━━━━━ The data

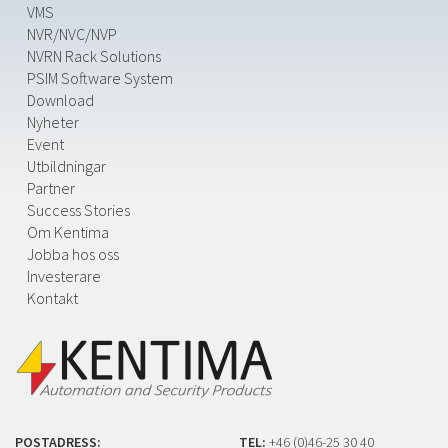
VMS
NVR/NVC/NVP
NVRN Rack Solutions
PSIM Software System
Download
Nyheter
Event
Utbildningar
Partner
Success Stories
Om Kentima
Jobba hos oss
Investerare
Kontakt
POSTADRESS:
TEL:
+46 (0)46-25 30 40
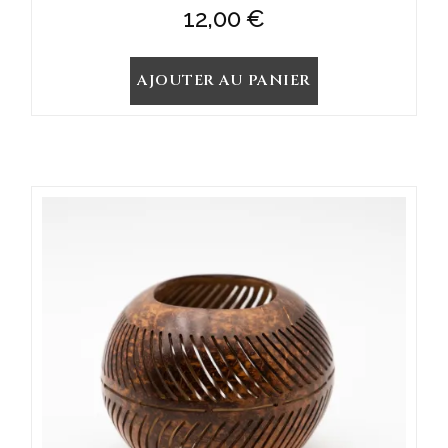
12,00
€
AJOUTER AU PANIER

━━━━━━━━━━
━━━━━ The data

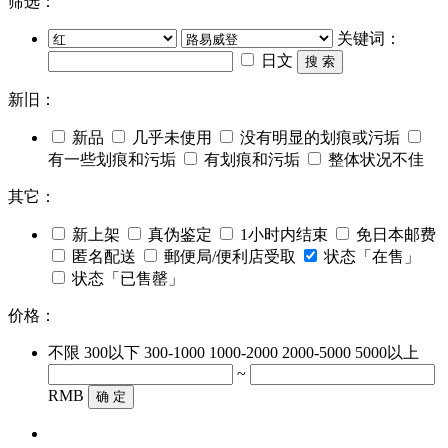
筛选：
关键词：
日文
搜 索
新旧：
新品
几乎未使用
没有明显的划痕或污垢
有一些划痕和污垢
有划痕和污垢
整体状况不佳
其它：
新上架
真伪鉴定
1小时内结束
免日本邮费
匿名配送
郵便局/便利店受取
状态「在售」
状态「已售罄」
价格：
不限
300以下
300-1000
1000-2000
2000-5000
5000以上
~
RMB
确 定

━━━━━━━━━━
━━━━━ The data

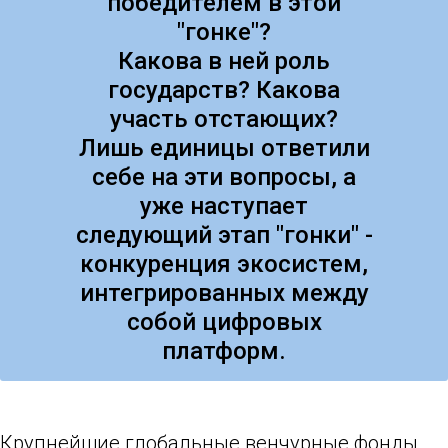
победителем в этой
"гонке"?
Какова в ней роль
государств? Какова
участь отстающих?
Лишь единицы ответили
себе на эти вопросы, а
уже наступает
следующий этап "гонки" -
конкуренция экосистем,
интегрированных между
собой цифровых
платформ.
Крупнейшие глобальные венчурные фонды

━━━━━━━━━━

What is expected
The answer is a count and nothing more: lines above that contain "Какова".

Your solution
2